The simulations and experimental data shown in the previous sections allow confirming that the proposed reconfigurable topology has benefit for a wide range of applications, such as vehicular one since the reversible power flow is possible with a simple reconfiguration. A new unified modeling technique is proposed and allows the use of a wide range of control techniques, even those that do not consider the switching reconfiguration characteristic of the RBBC; that is, the unified model is valid for a Buck, Boost, and Buck-Boost converter or a reconfigurable combination. The simulations and experimental data shown in the previous sections allow validating the analytic results for modeling, controller design, and stability.

While other control techniques, as sliding mode, are beneficial for implementations, where the high overshoot, no-adjustment, and settling time are not a critic issue, the proposed control strategy allows performing a fine tuning, even for the nonexpert. That is, sliding mode and other control techniques have large benefits; however, they are very sensitive to large changes in the parameters. In contrast, the presented control strategy stabilizes the voltage output even when abrupt changes on the parameters occur, as long as they vary within the design bounds. Even more, since voltage feedback is used the implementation cost is very low.

8. Conclusions

In this work, a new reconfigurable converter (RBBC) is presented. The reconfigurable converter has three operating modes/configurations, Buck, Boost, and Buck-Boost that are possible with only two MOSFETs which implies that the implementation cost is very low. In this reconfigurable converter, the output voltage can vary within a wide range from negative to high positive values (Boost) and the reconfiguration can be done on the fly. In view of the above, the presented reconfigurable converter can be used in a wide range of applications, for example, in electric propulsion/traction applications where forward and reverse direction are required.

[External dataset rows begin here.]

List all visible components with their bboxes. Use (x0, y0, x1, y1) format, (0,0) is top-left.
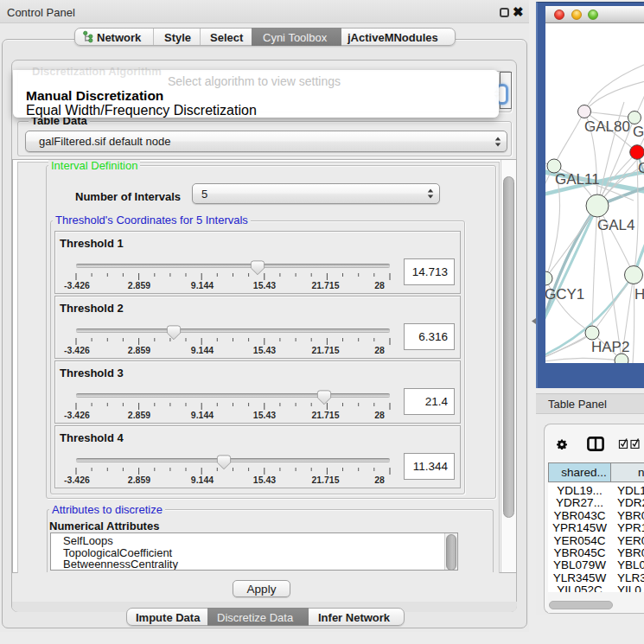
svg-text:GCY1: GCY1 (545, 286, 584, 303)
svg-text:GAL4: GAL4 (597, 217, 634, 233)
svg-text:G.: G. (633, 124, 644, 140)
svg-text:GAL80: GAL80 (584, 118, 630, 135)
svg-text:HAP2: HAP2 (591, 339, 629, 355)
svg-text:H: H (634, 286, 644, 303)
svg-text:GAL11: GAL11 (555, 171, 600, 188)
svg-text:C: C (638, 160, 644, 176)
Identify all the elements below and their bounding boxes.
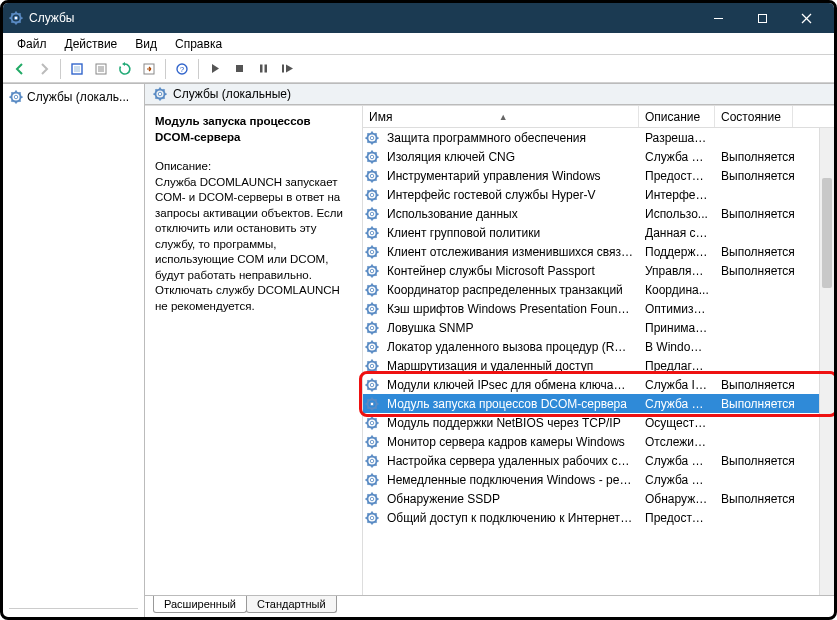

A dynamical model for the reconfigurable converter is obtained in a unified sense for the Buck, Boost, and Buck-Boost configurations. That is, the dynamical model structure is the same and the control input defines the smooth reconfiguration and the output level. Thus, the reconfigurable converter and the dynamical model can be used with a wide range of different control techniques. Even more, the model can be used for single configurations or a combination of them, for example, a reconfigurable Buck and Boost converter (without the Buck-Boost).

Moreover, in this work the methodology for the design of a robust controller for the reconfigurable converter is presented. The closed-loop stability is demonstrated by using a polytopic model and a common Lyapunov function and provides several advantages as simplicity, low implementation cost by voltage feedback, and adjustable gains. Comparative results are provided in order to illustrate the dynamical behavior against changes in parameters as capacitance, inductance, load resistance, and input voltage, with respect to a sliding mode controller.

Nomenclature

Conflicts of Interest

The authors declare no conflicts of interest for this paper.